We were the only guests there for the night. In the morning, we drove past streets of empty, but beautiful buildings. Never mind Ordos 100 – we never found it. City centre had us spellbound, and wondering if officials had watched that film classic, Field of Dreams.

Others who later visited Ordos, including economist Ting Lu of Bank of America-Merrill Lynch, pointed out that the real estate was not sitting idle, but had all been sold. So while the city lacked human beings, it was certainly supplying this odd demand from Chinese purchasers for empty apartments.

Inflation hit a three-year high this past July at 6.5 per cent, meaning that wherever Chinese store their savings, it had better yield something that can keep up with the rate of inflation.

The stock market is no longer a popular choice for many ordinary citizens, who find it too unpredictable. That really only leaves property to dump your money.

Ordos is one oversized, inefficient bank vault.

And when we decided to check in after two years to see how “Bank of Ordos” was doing, we found a surprise: construction is still happening at a fierce pace.

Ordos now boasts Asia’s largest fountain show. Its theatre has managed to hold a few concerts this year. There are definitely more signs of life than the last time around – but still comparatively little relative to the size of the city. We came to realise just how little when our team got thirsty midway through our shoot and decided to buy water.

We ended up spinning around and around city blocks, searching for a store selling water.

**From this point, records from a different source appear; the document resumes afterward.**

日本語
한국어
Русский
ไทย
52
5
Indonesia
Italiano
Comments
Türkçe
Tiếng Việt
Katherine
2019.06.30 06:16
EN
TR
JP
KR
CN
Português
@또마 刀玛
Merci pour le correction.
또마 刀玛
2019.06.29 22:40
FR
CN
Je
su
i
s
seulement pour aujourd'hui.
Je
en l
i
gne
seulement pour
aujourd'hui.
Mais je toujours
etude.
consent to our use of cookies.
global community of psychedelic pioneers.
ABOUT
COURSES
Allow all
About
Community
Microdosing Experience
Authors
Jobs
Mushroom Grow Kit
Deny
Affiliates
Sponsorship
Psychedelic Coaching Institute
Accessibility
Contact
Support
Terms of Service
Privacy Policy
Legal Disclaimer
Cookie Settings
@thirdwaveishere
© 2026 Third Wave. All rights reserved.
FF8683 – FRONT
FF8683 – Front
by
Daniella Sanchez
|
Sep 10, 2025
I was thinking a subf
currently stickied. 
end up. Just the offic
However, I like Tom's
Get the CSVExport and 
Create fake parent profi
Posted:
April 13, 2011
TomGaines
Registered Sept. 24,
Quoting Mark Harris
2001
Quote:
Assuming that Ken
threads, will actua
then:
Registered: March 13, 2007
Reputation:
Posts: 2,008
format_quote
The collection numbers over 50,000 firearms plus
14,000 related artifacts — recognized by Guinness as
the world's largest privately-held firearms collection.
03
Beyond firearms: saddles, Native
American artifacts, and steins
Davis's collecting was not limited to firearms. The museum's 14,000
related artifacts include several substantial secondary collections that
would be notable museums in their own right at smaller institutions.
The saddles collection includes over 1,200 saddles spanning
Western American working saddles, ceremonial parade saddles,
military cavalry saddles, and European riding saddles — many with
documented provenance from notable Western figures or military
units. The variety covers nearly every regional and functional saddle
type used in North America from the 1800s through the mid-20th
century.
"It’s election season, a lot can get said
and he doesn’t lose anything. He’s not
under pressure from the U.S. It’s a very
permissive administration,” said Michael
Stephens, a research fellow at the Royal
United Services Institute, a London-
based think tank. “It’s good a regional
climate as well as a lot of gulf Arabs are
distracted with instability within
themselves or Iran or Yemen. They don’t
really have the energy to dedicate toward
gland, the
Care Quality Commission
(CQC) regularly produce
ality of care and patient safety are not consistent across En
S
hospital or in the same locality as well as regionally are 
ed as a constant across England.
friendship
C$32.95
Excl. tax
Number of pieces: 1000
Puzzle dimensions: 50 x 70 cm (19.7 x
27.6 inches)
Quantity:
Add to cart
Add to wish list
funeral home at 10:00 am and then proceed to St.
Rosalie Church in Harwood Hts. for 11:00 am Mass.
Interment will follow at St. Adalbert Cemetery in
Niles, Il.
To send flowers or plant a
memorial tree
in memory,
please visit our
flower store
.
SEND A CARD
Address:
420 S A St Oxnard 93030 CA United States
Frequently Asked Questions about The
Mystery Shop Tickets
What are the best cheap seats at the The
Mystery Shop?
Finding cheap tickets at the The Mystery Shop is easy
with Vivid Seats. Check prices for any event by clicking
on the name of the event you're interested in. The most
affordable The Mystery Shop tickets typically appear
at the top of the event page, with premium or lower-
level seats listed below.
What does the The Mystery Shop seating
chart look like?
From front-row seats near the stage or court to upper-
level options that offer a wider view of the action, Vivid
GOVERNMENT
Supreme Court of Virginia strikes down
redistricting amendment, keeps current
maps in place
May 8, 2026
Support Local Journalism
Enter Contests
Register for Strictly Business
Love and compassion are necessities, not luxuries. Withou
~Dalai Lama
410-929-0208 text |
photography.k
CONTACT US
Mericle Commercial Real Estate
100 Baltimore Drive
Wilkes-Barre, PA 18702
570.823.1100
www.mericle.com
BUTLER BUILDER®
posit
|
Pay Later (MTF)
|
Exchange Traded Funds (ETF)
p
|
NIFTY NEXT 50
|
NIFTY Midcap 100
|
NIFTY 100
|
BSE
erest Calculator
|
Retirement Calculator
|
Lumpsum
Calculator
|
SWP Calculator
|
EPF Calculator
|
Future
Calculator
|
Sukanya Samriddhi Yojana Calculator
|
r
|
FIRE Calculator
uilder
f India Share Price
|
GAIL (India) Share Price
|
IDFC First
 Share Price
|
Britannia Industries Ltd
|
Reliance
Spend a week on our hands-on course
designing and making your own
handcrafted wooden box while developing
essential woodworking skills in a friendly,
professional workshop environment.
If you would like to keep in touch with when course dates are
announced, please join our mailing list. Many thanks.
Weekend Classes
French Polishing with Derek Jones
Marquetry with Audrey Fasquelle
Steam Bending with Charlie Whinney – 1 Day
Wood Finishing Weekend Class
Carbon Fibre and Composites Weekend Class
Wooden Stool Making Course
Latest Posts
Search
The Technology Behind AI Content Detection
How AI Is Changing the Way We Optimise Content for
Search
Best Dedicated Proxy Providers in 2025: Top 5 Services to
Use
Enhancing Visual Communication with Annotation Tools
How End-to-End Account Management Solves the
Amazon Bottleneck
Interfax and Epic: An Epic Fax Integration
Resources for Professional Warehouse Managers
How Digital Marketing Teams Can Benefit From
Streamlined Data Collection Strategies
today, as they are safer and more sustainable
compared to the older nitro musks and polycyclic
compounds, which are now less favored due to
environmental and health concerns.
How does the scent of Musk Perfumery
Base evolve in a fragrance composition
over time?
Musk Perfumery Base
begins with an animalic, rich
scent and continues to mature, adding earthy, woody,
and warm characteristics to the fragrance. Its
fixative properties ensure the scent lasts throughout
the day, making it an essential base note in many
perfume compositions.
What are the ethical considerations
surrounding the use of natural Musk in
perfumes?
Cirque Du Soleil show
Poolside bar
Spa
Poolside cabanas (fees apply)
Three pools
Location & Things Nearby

Eventually we found sine – but not without the feeling we had gone on a treasure hunt. There is no major supermarket in Ordos, because not enough people live in the city.

As it turned out, while no real-estate sales offices in Ordos really wanted to talk to us, we were told off camera that apartment units up for sale in the secondary market were not getting offers. And, as we poked around apartment buildings in Ordos, we noticed broken windows and cracked paint on the exteriors, suggesting that building managers were not too fussed about keeping the place spiffy.

A wander into the buildings themselves showed dusty hallways and vacant apartment units. Some apartments were clearly halfway through interior decorating when work stopped, presumably because the owners decided, quite practically, that since they were not going to live in the unit, why bother?

People rebut stories like this by talking about how many people in China still live in tiny shacks in the countryside, or caves in the dusty north. There’ll always be demand for housing, right?

But if it’s housing like this, that cave-dwellers will never be able to afford, then doesn’t that defeat the whole purpose? What is the inherent value of a concrete cube you can’t actually sell to anyone? And if you end up having to dramatically slash the price down to a tiny fraction of what it is now just to attract a renter, then haven’t you essentially lost your entire investment? Especially given how poorly these places have been constructed and the short lifespan they’ll presumably enjoy, I don’t see how this can continue without a crash some day.